First, you should limit your charges to what you can pay when the bill arrives by tracking charges and cash flow. Credit cards should finance substantial purchases only if the interest rate is low and the repayment period is short.
However, accumulating debt is tempting and easy because card limits are low when cardholders first receive their card but increase with payments over time. Paying down debt also becomes harder because the balances rise with increased interest compounds and payments.
Your credit score and ability to borrow are casualties of high credit card balances. An account balance should stay under 30 to keep a high score. It is also helpful to keep credit utilization as close to zero as possible.
Timely payments are essential. If a consumer falls behind and misses a billing cycle, creditors will report this delinquency after 60 days to major reporting bureaus. Further missed payments drop scores more.

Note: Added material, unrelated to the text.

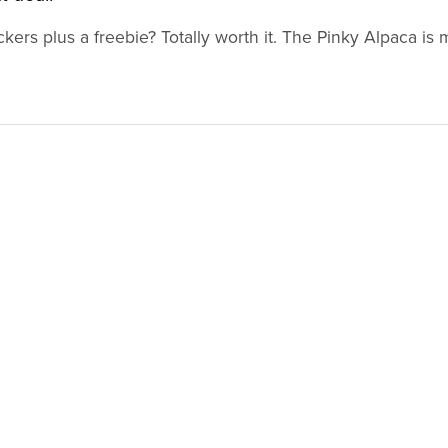
ckers plus a freebie? Totally worth it. The Pinky Alpaca is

Negative information remains on reports for seven years. Other repercussions include a court action for a legal judgment where a creditor may garnish wages or seize nonexempt property.
A repayment plan can help deal with this debt. Restrict spending to basic needs to free up money to pay off debt. Next, ask creditors if they will lower credit card interest rates.

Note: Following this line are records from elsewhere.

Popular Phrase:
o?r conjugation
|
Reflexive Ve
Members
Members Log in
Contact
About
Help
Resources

Also, sequence payments beginning with the higher interest rates. Charging should stop during repayment.
You may also ask the credit card company to accept less than the minimum payment. If this does not work, try to arrange payment agreements. A credit counselor may also formulate a repayment plan.

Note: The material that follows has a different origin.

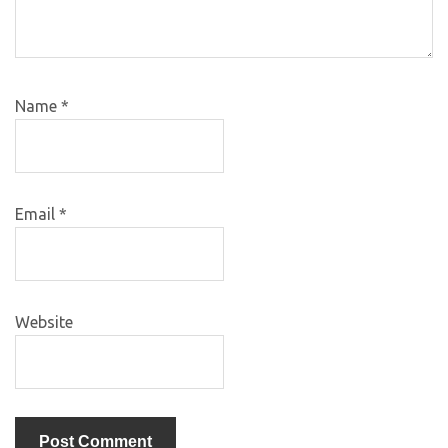
Name
*
Email
*
Website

Creditors may also agree to settle debt for less than what is owed. But this usually requires a lump sum payment and a consumer must be a few months behind.
For settlement, consumers should act on their own behalf and not use a company that can charge high fees and sometime have questionable reputations. Settlement should be considered as a last resort because it can seriously damage credit and forgiven debt is taxable income.
An attorney can also provide other options, such as bankruptcy, when debt becomes insurmountable. They can help assure that their legal rights are protected.